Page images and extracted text

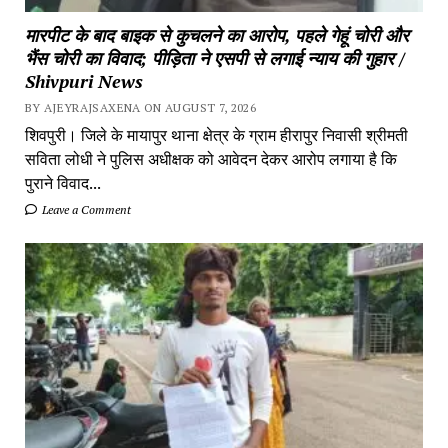
मारपीट के बाद बाइक से कुचलने का आरोप, पहले गेहूं चोरी और
भैंस चोरी का विवाद; पीड़िता ने एसपी से लगाई न्याय की गुहार /
Shivpuri News
BY AJEYRAJSAXENA ON AUGUST 7, 2026
शिवपुरी। जिले के मायापुर थाना क्षेत्र के ग्राम हीरापुर निवासी श्रीमती
सविता लोधी ने पुलिस अधीक्षक को आवेदन देकर आरोप लगाया है कि
पुराने विवाद...
Leave a Comment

**EXERCISE**: Return all of the lines above without alteration, minus the pictures.

**ANSWER TO THE EXERCISE**:
मारपीट के बाद बाइक से कुचलने का आरोप, पहले गेहूं चोरी और
भैंस चोरी का विवाद; पीड़िता ने एसपी से लगाई न्याय की गुहार /
Shivpuri News
BY AJEYRAJSAXENA ON AUGUST 7, 2026
शिवपुरी। जिले के मायापुर थाना क्षेत्र के ग्राम हीरापुर निवासी श्रीमती
सविता लोधी ने पुलिस अधीक्षक को आवेदन देकर आरोप लगाया है कि
पुराने विवाद...
Leave a Comment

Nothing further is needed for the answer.